Patches of rain-sodden earth emit the hopeful scent of life releasing and breathing again. Surely, we’ll find coltsfoot in March this year.
Inside, boxing up ripped and myriad-stained coats, I find a leather jacket at the closet’s far back, stiff with disuse. No one lives in this house anymore who would fit into this jacket.

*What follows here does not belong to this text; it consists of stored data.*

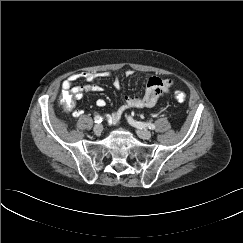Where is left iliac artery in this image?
<instances>
[{
	"instance_id": "left-iliac-artery-1",
	"label": "left iliac artery",
	"mask_w": 243,
	"mask_h": 243,
	"mask_svg": "<svg viewBox=\"0 0 243 243\" xmlns=\"http://www.w3.org/2000/svg\"><path fill=\"white\" fill-rule=\"evenodd\" d=\"M129 122L135 125L139 129L149 128L150 130H154L155 126L152 123H145V122H136L131 117H129Z\"/></svg>"
}]
</instances>
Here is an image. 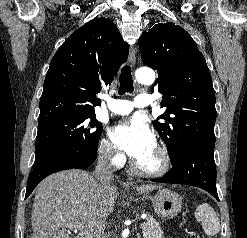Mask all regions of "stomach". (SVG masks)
Returning a JSON list of instances; mask_svg holds the SVG:
<instances>
[{
  "instance_id": "obj_1",
  "label": "stomach",
  "mask_w": 247,
  "mask_h": 238,
  "mask_svg": "<svg viewBox=\"0 0 247 238\" xmlns=\"http://www.w3.org/2000/svg\"><path fill=\"white\" fill-rule=\"evenodd\" d=\"M147 198L152 201L156 214L164 220L172 219L181 210L182 198L174 191L160 189Z\"/></svg>"
}]
</instances>
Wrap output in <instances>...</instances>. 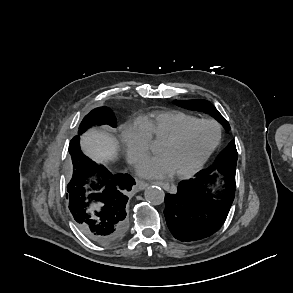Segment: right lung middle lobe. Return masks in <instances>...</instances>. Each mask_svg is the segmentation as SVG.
I'll use <instances>...</instances> for the list:
<instances>
[{
    "label": "right lung middle lobe",
    "mask_w": 293,
    "mask_h": 293,
    "mask_svg": "<svg viewBox=\"0 0 293 293\" xmlns=\"http://www.w3.org/2000/svg\"><path fill=\"white\" fill-rule=\"evenodd\" d=\"M104 124L116 127V118L107 107L96 108L84 117L79 126L78 134H82L93 125Z\"/></svg>",
    "instance_id": "1"
}]
</instances>
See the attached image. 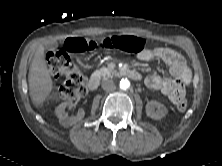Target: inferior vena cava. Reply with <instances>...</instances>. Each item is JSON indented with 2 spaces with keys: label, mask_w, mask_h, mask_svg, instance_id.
<instances>
[{
  "label": "inferior vena cava",
  "mask_w": 222,
  "mask_h": 166,
  "mask_svg": "<svg viewBox=\"0 0 222 166\" xmlns=\"http://www.w3.org/2000/svg\"><path fill=\"white\" fill-rule=\"evenodd\" d=\"M102 88L105 90V91H112L116 88L113 80H110V79H106V80H103L102 81Z\"/></svg>",
  "instance_id": "obj_1"
}]
</instances>
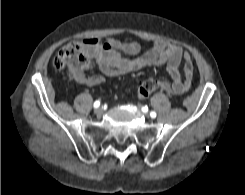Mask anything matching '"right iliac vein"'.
I'll use <instances>...</instances> for the list:
<instances>
[{
	"label": "right iliac vein",
	"instance_id": "63e3f726",
	"mask_svg": "<svg viewBox=\"0 0 245 195\" xmlns=\"http://www.w3.org/2000/svg\"><path fill=\"white\" fill-rule=\"evenodd\" d=\"M95 114L98 116V117H100L102 114H103V109L100 107V108H97L96 110H95Z\"/></svg>",
	"mask_w": 245,
	"mask_h": 195
}]
</instances>
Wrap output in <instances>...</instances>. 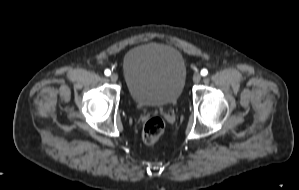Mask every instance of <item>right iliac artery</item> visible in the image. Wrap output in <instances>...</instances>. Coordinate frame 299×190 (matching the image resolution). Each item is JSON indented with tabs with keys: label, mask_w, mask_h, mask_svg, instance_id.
<instances>
[{
	"label": "right iliac artery",
	"mask_w": 299,
	"mask_h": 190,
	"mask_svg": "<svg viewBox=\"0 0 299 190\" xmlns=\"http://www.w3.org/2000/svg\"><path fill=\"white\" fill-rule=\"evenodd\" d=\"M104 73H105L106 76H109V75L111 74V71H110L109 69H106V70L104 71Z\"/></svg>",
	"instance_id": "1"
}]
</instances>
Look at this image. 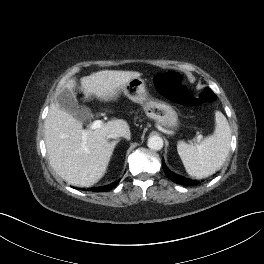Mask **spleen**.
Instances as JSON below:
<instances>
[{"mask_svg":"<svg viewBox=\"0 0 264 264\" xmlns=\"http://www.w3.org/2000/svg\"><path fill=\"white\" fill-rule=\"evenodd\" d=\"M215 131L199 144L177 143V151L187 173L196 178H205L218 171L224 164L231 143V129L226 117L215 112Z\"/></svg>","mask_w":264,"mask_h":264,"instance_id":"obj_1","label":"spleen"}]
</instances>
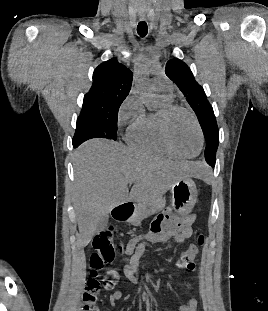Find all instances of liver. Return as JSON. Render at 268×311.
<instances>
[{
  "label": "liver",
  "instance_id": "1",
  "mask_svg": "<svg viewBox=\"0 0 268 311\" xmlns=\"http://www.w3.org/2000/svg\"><path fill=\"white\" fill-rule=\"evenodd\" d=\"M202 162H177L131 151L123 144L92 139L74 152V208L78 244L87 246L109 212L128 201L161 198L186 177H201ZM133 183L129 193L128 184Z\"/></svg>",
  "mask_w": 268,
  "mask_h": 311
}]
</instances>
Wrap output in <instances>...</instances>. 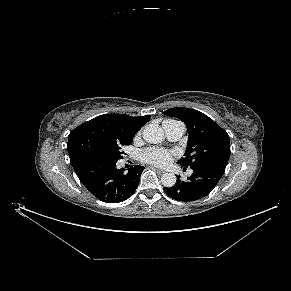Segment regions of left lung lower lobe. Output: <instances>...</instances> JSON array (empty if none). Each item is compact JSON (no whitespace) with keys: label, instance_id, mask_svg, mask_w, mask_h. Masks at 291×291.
Returning a JSON list of instances; mask_svg holds the SVG:
<instances>
[{"label":"left lung lower lobe","instance_id":"obj_1","mask_svg":"<svg viewBox=\"0 0 291 291\" xmlns=\"http://www.w3.org/2000/svg\"><path fill=\"white\" fill-rule=\"evenodd\" d=\"M191 169L193 173L186 181L180 180V176H177L174 186L164 188L168 196L182 202L195 201L207 196L222 177L225 166L206 164L196 165Z\"/></svg>","mask_w":291,"mask_h":291}]
</instances>
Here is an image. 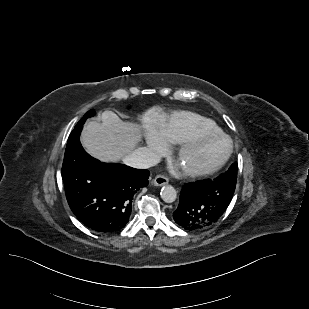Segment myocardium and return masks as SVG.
I'll list each match as a JSON object with an SVG mask.
<instances>
[{
    "label": "myocardium",
    "instance_id": "1",
    "mask_svg": "<svg viewBox=\"0 0 309 309\" xmlns=\"http://www.w3.org/2000/svg\"><path fill=\"white\" fill-rule=\"evenodd\" d=\"M206 139H224L228 143L227 150L225 154L222 156V158L216 162L214 165L208 167V168H182L183 173L191 178H202L210 176L217 171H219L230 159L232 153H233V142L230 139L229 136L224 134L223 132H198L189 137L188 139L184 140L183 142L179 143L178 146L175 149V157L178 160L183 153H185L187 150L191 149L195 145H197L199 142L206 140Z\"/></svg>",
    "mask_w": 309,
    "mask_h": 309
}]
</instances>
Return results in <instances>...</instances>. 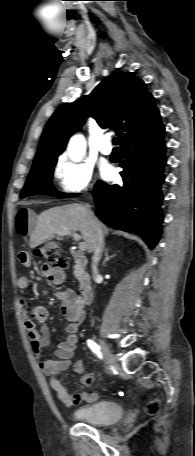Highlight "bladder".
Segmentation results:
<instances>
[{"mask_svg":"<svg viewBox=\"0 0 195 456\" xmlns=\"http://www.w3.org/2000/svg\"><path fill=\"white\" fill-rule=\"evenodd\" d=\"M122 415L121 405L107 400L81 406L73 412L75 419L94 426L116 423L122 418Z\"/></svg>","mask_w":195,"mask_h":456,"instance_id":"bladder-1","label":"bladder"}]
</instances>
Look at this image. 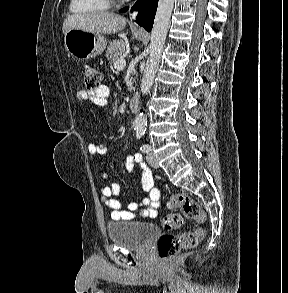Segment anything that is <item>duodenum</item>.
<instances>
[{
    "instance_id": "1",
    "label": "duodenum",
    "mask_w": 288,
    "mask_h": 293,
    "mask_svg": "<svg viewBox=\"0 0 288 293\" xmlns=\"http://www.w3.org/2000/svg\"><path fill=\"white\" fill-rule=\"evenodd\" d=\"M129 107L131 111L136 112L139 107V96L137 94H133L129 100Z\"/></svg>"
}]
</instances>
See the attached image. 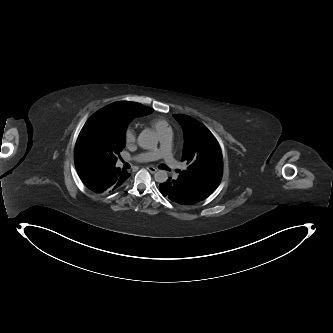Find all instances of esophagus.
<instances>
[{"instance_id":"obj_1","label":"esophagus","mask_w":333,"mask_h":333,"mask_svg":"<svg viewBox=\"0 0 333 333\" xmlns=\"http://www.w3.org/2000/svg\"><path fill=\"white\" fill-rule=\"evenodd\" d=\"M147 169L151 172V173H155L157 172V168L153 167V166H148Z\"/></svg>"}]
</instances>
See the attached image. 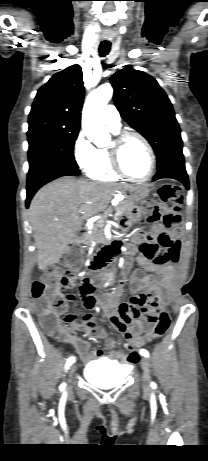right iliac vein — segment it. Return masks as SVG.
<instances>
[{"instance_id": "obj_1", "label": "right iliac vein", "mask_w": 208, "mask_h": 461, "mask_svg": "<svg viewBox=\"0 0 208 461\" xmlns=\"http://www.w3.org/2000/svg\"><path fill=\"white\" fill-rule=\"evenodd\" d=\"M74 371H75V366L74 365L70 366V368L68 370V382H70V378H71Z\"/></svg>"}]
</instances>
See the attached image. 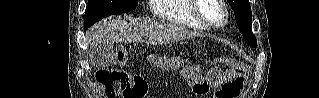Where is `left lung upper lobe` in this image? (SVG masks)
Wrapping results in <instances>:
<instances>
[{"label":"left lung upper lobe","instance_id":"obj_1","mask_svg":"<svg viewBox=\"0 0 319 98\" xmlns=\"http://www.w3.org/2000/svg\"><path fill=\"white\" fill-rule=\"evenodd\" d=\"M234 11L238 28L243 40L252 47H257L256 37L252 33V14L248 0H228Z\"/></svg>","mask_w":319,"mask_h":98}]
</instances>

My sister and I, as teenagers, had a favorite phrase from TC Boyle’s The End of the World: “hard, soulless, and free.” A mother of a teenager myself now, I see how that line fits an adolescent, an emerging self needing a slick, fashionable shell to shield a tender heart.
All around us is the hardness of winter’s ice, and now simultaneously suffused with the streams running rapidly towards Lake Champlain, to where the rivers run north, to the distant sea.
I can’t help myself. I lift the cuffs of that jacket as though clenching the hands of the person who once wore that jacket, but that’s all; that’s it. I let the sleeves fall, and I step back out of the closet and shut the door. I’ll pass the jacket to someone else. Not today, but possibly tomorrow. If not tomorrow, surely before the thaw has bled itself out.
All night long, I sleep above the dripping in the cellar, from the cracks in the foundation poorly laid.
There are always surprises. Life may be inveterately grim and the surprises disproportionately unpleasant, but it would be hardly worth living if there were no exceptions, no sunny days, no acts of random kindness.